Dans la même veine, l’article 22 de la déclaration conjointe stipule que les acteurs « adhéreront au principe de non-ingérence dans les affaires intérieures des États et s’opposeront à l’application extraterritoriale par les États de leurs lois nationales en violation du droit international ». Encore une fois, cet article cible l’ingérence occidentale permanente dans ces États, comme partout ailleurs dans le monde en dehors de l’Afrique, pour manipuler la politique intérieure sous la forme d’une politique de « changements de régime » dirigée contre les leaders anti-occidentaux.

Alors que les principaux médias occidentaux ont mentionné les prétendues « critiques africaines » – qui ont été essentiellement un appel de certains dirigeants africains à mettre fin à la « guerre » – de la « guerre en Ukraine », l’article 23 de la déclaration conjointe souligne l’impératif de résoudre tous les différends internationaux par « le dialogue, les négociations, les consultations, la médiation et les bons offices…. [et] les régler sur la base du respect mutuel, du compromis et de l’équilibre des intérêts légitimes ». Or, la seule chose qui a déclenché le conflit militaire en Ukraine a été le programme américain d’élargissement de l’OTAN pour encercler la Russie et la seule chose qui a empêché ce conflit de trouver une solution juste tenant compte des problèmes de sécurité légitimes de la Russie est l’approvisionnement constant de l’Ukraine en armes par l’Occident, le seul but derrière la prolongation de ce conflit étant d’affaiblir la Russie et, ainsi, de renforcer l’ancien ordre mondial.
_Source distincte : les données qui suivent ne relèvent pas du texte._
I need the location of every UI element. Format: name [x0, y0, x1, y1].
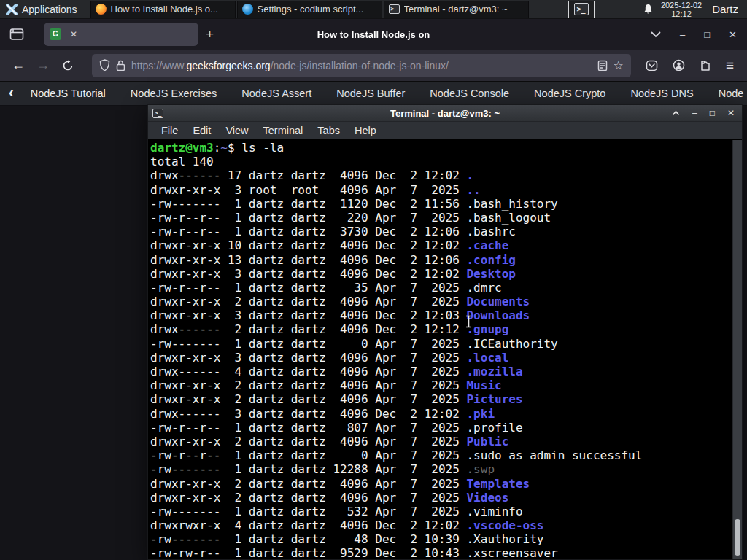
- terminal-listing-line: drwxr-xr-x 3 dartz dartz 4096 Apr 7 2025…: [150, 351, 732, 365]
- listing-prefix: -rw------- 1 dartz dartz 12288 Apr 7 202…: [150, 462, 466, 476]
- listing-filename: Documents: [466, 295, 530, 308]
- terminal-listing-line: drwxr-xr-x 2 dartz dartz 4096 Apr 7 2025…: [150, 295, 732, 308]
- nav-scroll-left-icon[interactable]: ‹: [9, 84, 18, 103]
- terminal-menu-file[interactable]: File: [154, 125, 185, 136]
- taskbar-button[interactable]: Settings - codium script...: [237, 1, 382, 18]
- terminal-listing-line: drwxr-xr-x 13 dartz dartz 4096 Dec 2 12:…: [150, 253, 732, 267]
- account-icon[interactable]: [673, 59, 685, 71]
- site-nav-item-nodejs-exercises[interactable]: NodeJS Exercises: [118, 88, 229, 99]
- terminal-scrollbar-thumb[interactable]: [735, 519, 740, 556]
- terminal-scrollbar[interactable]: [732, 140, 742, 559]
- terminal-listing-line: -rw------- 1 dartz dartz 1120 Dec 2 11:5…: [150, 197, 732, 211]
- listing-prefix: drwxr-xr-x 10 dartz dartz 4096 Dec 2 12:…: [150, 238, 466, 252]
- listing-filename: .ICEauthority: [466, 337, 557, 351]
- notification-bell-icon[interactable]: [643, 4, 654, 15]
- listing-filename: .vscode-oss: [466, 518, 543, 532]
- terminal-listing-line: drwxrwxr-x 4 dartz dartz 4096 Dec 2 12:0…: [150, 518, 732, 532]
- listing-prefix: drwxrwxr-x 4 dartz dartz 4096 Dec 2 12:0…: [150, 518, 466, 532]
- bookmark-star-icon[interactable]: ☆: [614, 58, 624, 72]
- terminal-listing-line: -rw------- 1 dartz dartz 0 Apr 7 2025 .I…: [150, 337, 732, 351]
- terminal-listing-line: drwxr-xr-x 10 dartz dartz 4096 Dec 2 12:…: [150, 238, 732, 252]
- taskbar-button-label: Terminal - dartz@vm3: ~: [404, 4, 508, 15]
- site-nav-item-nodejs-dns[interactable]: NodeJS DNS: [618, 88, 705, 99]
- terminal-menu-tabs[interactable]: Tabs: [310, 125, 347, 136]
- listing-prefix: drwxr-xr-x 3 dartz dartz 4096 Dec 2 12:0…: [150, 308, 466, 322]
- desktop-panel: Applications How to Install Node.js o...…: [0, 0, 747, 19]
- listing-filename: .xscreensaver: [466, 546, 557, 559]
- listing-prefix: drwxr-xr-x 2 dartz dartz 4096 Apr 7 2025: [150, 491, 466, 505]
- clock-time: 12:12: [661, 9, 702, 18]
- terminal-close-button[interactable]: ✕: [727, 109, 735, 117]
- listing-filename: .viminfo: [466, 505, 522, 518]
- browser-tab-bar: G How to Install Node.js on ✕ + – □ ✕: [0, 19, 747, 50]
- mouse-text-cursor: [465, 315, 473, 328]
- listing-filename: Downloads: [466, 308, 530, 322]
- reload-button[interactable]: [57, 55, 79, 77]
- tab-title: How to Install Node.js on: [0, 29, 747, 40]
- shield-icon[interactable]: [99, 59, 110, 71]
- terminal-listing-line: drwxr-xr-x 2 dartz dartz 4096 Apr 7 2025…: [150, 435, 732, 448]
- url-bar[interactable]: https://www.geeksforgeeks.org/node-js/in…: [92, 54, 631, 77]
- forward-button[interactable]: →: [32, 55, 54, 77]
- reader-view-icon[interactable]: [597, 60, 608, 71]
- site-nav-item-nodejs-assert[interactable]: NodeJS Assert: [229, 88, 324, 99]
- site-nav-item-nodejs-console[interactable]: NodeJS Console: [417, 88, 522, 99]
- listing-filename: .dmrc: [466, 281, 501, 295]
- terminal-listing-line: drwxr-xr-x 2 dartz dartz 4096 Apr 7 2025…: [150, 491, 732, 505]
- terminal-listing-line: -rw-r--r-- 1 dartz dartz 0 Apr 7 2025 .s…: [150, 448, 732, 462]
- applications-menu-button[interactable]: Applications: [0, 0, 83, 18]
- terminal-window-icon: >_: [152, 109, 163, 118]
- pocket-icon[interactable]: [646, 60, 658, 71]
- terminal-listing-line: drwxr-xr-x 3 root root 4096 Apr 7 2025 .…: [150, 183, 732, 197]
- taskbar-button[interactable]: >_Terminal - dartz@vm3: ~: [384, 1, 529, 18]
- prompt-user-host: dartz@vm3: [150, 141, 214, 155]
- listing-prefix: drwxr-xr-x 2 dartz dartz 4096 Apr 7 2025: [150, 477, 466, 491]
- firefox-icon: [96, 4, 107, 15]
- terminal-minimize-button[interactable]: –: [692, 109, 697, 117]
- panel-user-label[interactable]: Dartz: [709, 3, 741, 15]
- terminal-menu-terminal[interactable]: Terminal: [256, 125, 311, 136]
- listing-prefix: drwxr-xr-x 2 dartz dartz 4096 Apr 7 2025: [150, 295, 466, 308]
- hamburger-menu-icon[interactable]: ≡: [726, 58, 734, 74]
- listing-prefix: -rw-r--r-- 1 dartz dartz 35 Apr 7 2025: [150, 281, 466, 295]
- terminal-maximize-button[interactable]: □: [710, 109, 715, 117]
- site-nav-item-nodejs-crypto[interactable]: NodeJS Crypto: [522, 88, 618, 99]
- terminal-listing-line: drwxr-xr-x 2 dartz dartz 4096 Apr 7 2025…: [150, 392, 732, 406]
- panel-clock[interactable]: 2025-12-02 12:12: [661, 1, 702, 18]
- browser-toolbar: ← → https://www.geeksforgeeks.org/node-j…: [0, 50, 747, 82]
- listing-prefix: -rw-r--r-- 1 dartz dartz 0 Apr 7 2025: [150, 448, 466, 462]
- browser-tab-active[interactable]: G How to Install Node.js on ✕: [44, 23, 198, 46]
- listing-prefix: drwx------ 2 dartz dartz 4096 Dec 2 12:1…: [150, 322, 466, 336]
- terminal-listing-line: -rw------- 1 dartz dartz 12288 Apr 7 202…: [150, 462, 732, 476]
- terminal-listing-line: drwx------ 4 dartz dartz 4096 Apr 7 2025…: [150, 365, 732, 378]
- listing-filename: .mozilla: [466, 365, 522, 378]
- site-nav-item-nodejs-tutorial[interactable]: NodeJS Tutorial: [18, 88, 118, 99]
- site-nav-item-nodejs-buffer[interactable]: NodeJS Buffer: [324, 88, 417, 99]
- taskbar-button-label: Settings - codium script...: [258, 4, 364, 15]
- listing-prefix: -rw-r--r-- 1 dartz dartz 220 Apr 7 2025: [150, 211, 466, 225]
- listing-prefix: drwxr-xr-x 2 dartz dartz 4096 Apr 7 2025: [150, 392, 466, 406]
- terminal-menu-view[interactable]: View: [218, 125, 255, 136]
- terminal-menu-help[interactable]: Help: [347, 125, 384, 136]
- extensions-icon[interactable]: [700, 60, 711, 71]
- terminal-listing-line: drwx------ 3 dartz dartz 4096 Dec 2 12:0…: [150, 407, 732, 421]
- site-nav-item-node[interactable]: Node: [706, 88, 747, 99]
- listing-filename: .bash_history: [466, 197, 557, 211]
- listing-filename: .pki: [466, 407, 495, 421]
- terminal-menu-edit[interactable]: Edit: [185, 125, 218, 136]
- lock-icon[interactable]: [116, 60, 125, 71]
- terminal-output-area[interactable]: dartz@vm3:~$ ls -la total 140 drwx------…: [148, 140, 742, 559]
- back-button[interactable]: ←: [7, 55, 29, 77]
- terminal-launcher-icon[interactable]: >_: [568, 1, 595, 18]
- xfce-logo-icon: [6, 4, 18, 15]
- terminal-listing-line: drwxr-xr-x 2 dartz dartz 4096 Apr 7 2025…: [150, 378, 732, 392]
- prompt-cwd: ~: [220, 141, 228, 155]
- terminal-shade-icon[interactable]: [672, 110, 680, 116]
- listing-filename: Videos: [466, 491, 508, 505]
- applications-label: Applications: [22, 4, 77, 15]
- listing-prefix: drwxr-xr-x 13 dartz dartz 4096 Dec 2 12:…: [150, 253, 466, 267]
- terminal-listing-line: -rw-r--r-- 1 dartz dartz 3730 Dec 2 12:0…: [150, 225, 732, 238]
- terminal-title-bar[interactable]: >_ Terminal - dartz@vm3: ~ – □ ✕: [148, 105, 742, 122]
- clock-date: 2025-12-02: [661, 1, 702, 9]
- taskbar-button[interactable]: How to Install Node.js o...: [90, 1, 236, 18]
Dans cette mesure, le sommet Russie-Afrique est clairement un succès majeur pour la Russie, même s’il est difficile pour l’Occident de reconnaître ce succès étant donné ses propres préjugés, sa propagande médiatique et sa politique institutionnalisée visant à saper tout ce qui remet en cause son hégémonie et ses intérêts.

 

Salman Rafi Sheikh, chercheur-analyste dans le domaine des relations internationales et des affaires étrangères et intérieures du Pakistan, exclusivement pour le magazine en ligne « New Eastern Outlook ».